And So It Is, How To, Inspiration

The Best Things and The Worst Things.

February 25, 2013

The best and the worst things.

Isn’t it funny how sometimes they get muddled together and maybe some words switch places and then one day you don’t know which is the truer one? The best and the worst things of our lives sometimes so intertwined that the father dying gets confused with the doughnut and the baby being born becomes the ghost. The best and the worst things climbing the walls of your mind and some days the one that makes it out alive is a hybrid of all that ever was.

The best and the worst and the days in between.

Yesterday I asked my Facebook Tribe to fill in the blanks. Here’s what I wrote:

The best thing that someone has ever said to me was ______. The best thing I ever said to me was _______. The worst thing I ever said to me was _______. Be honest & brave. 

I forgive you. It’s going to be okay. I don’t want to be alive anymore.

When I grow up I want to be you. I am proud of my body. I suck at being a mother. 

You are an inspiration. You deserve everything life has to offer- you are good enough. You aren’t good enough to be loved.

Those were just a few of the responses.

How quickly we can end up in the very worst storm. How easy it is to get trapped on the very worst island. How familiar it is to be with the very worst things.

The very worst things for me have been things I have said to myself. The worst things that happened were the death of my father and the other losses and trauma I have suffered, but once you move through them (and you do!) you find the second best very worst things come from your own brain. Your own brain, that Godammned traitor! Your brain who you stood by all those years and helped through the loss of your father and the news that your nephew had a rare genetic disorder.

Your brain, which you thought was on your side but which turns out to take no sides at all.

The best things. How they cannot be trusted like the worst things. The worst things loom over them like a fat bully by a set of lockers. You think you can win? You can’t. I will always win. I am bigger and stronger the voice by the lockers will say as it reminds you of all the worst things that are possible. You are nothing. You are a mess. You are never going to finish. You deserve to die.

If you made a list of the best things and the worst things could you bear to look at it?
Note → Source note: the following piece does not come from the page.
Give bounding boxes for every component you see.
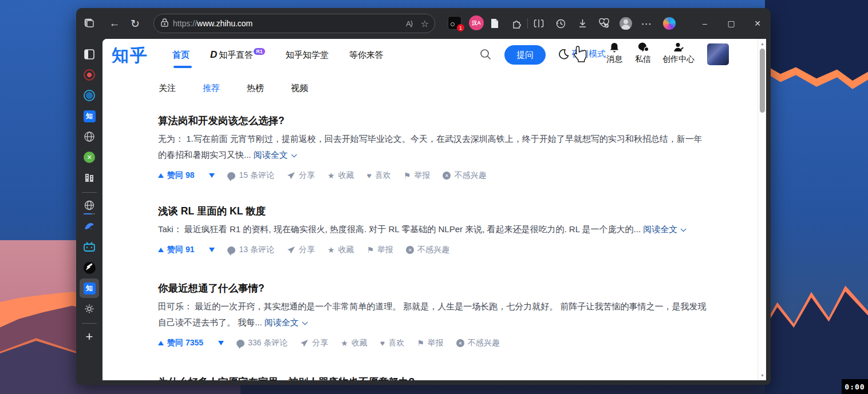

Would the You aren’t good enough get mixed up with I am proud of my body? Would you not know which one to trust? Oh, the very best things and the very worst things. Vying for space. Would the You are an inspiration shirk under the weight of I don’t want to be alive anymore if you hung them on your wall above the sofa?

This is what happens with life, I suppose. There is so so much. There is so much to being a person in the world and we have to choose what we hang on the wall above the sofa. We have to choose what makes our top ten and what we pass on to our children over breakfast.

Imagine this for a moment: You are making eggs. You think, or maybe you even speak I suck at being a mother and your child gets his or her plate and takes less eggs than you would like (they never eat enough!) and they hear you (because that’s what kids do whether you speak it aloud or not) and now your very worst thing is hanging above the sofa and everyone knows it and sees it and stands around it like it is really there. When it’s not. It’s in the eggs and it’s in the air and your child will never acknowledge he or she heard you but they will swallow runny yolks and wonder why you suck at being a mother and maybe they will look for signs of such suckiness. Maybe they will prove to you that you suck at being a mother since that’s what’s hanging over the sofa. And then your very worst thing becomes the truth and most valued object in the house and people come over and sit on the sofa and try not look up at what you have hung above their heads.

Okay, that won’t happen. I hope not, at least. But it is so easy, isn’t it?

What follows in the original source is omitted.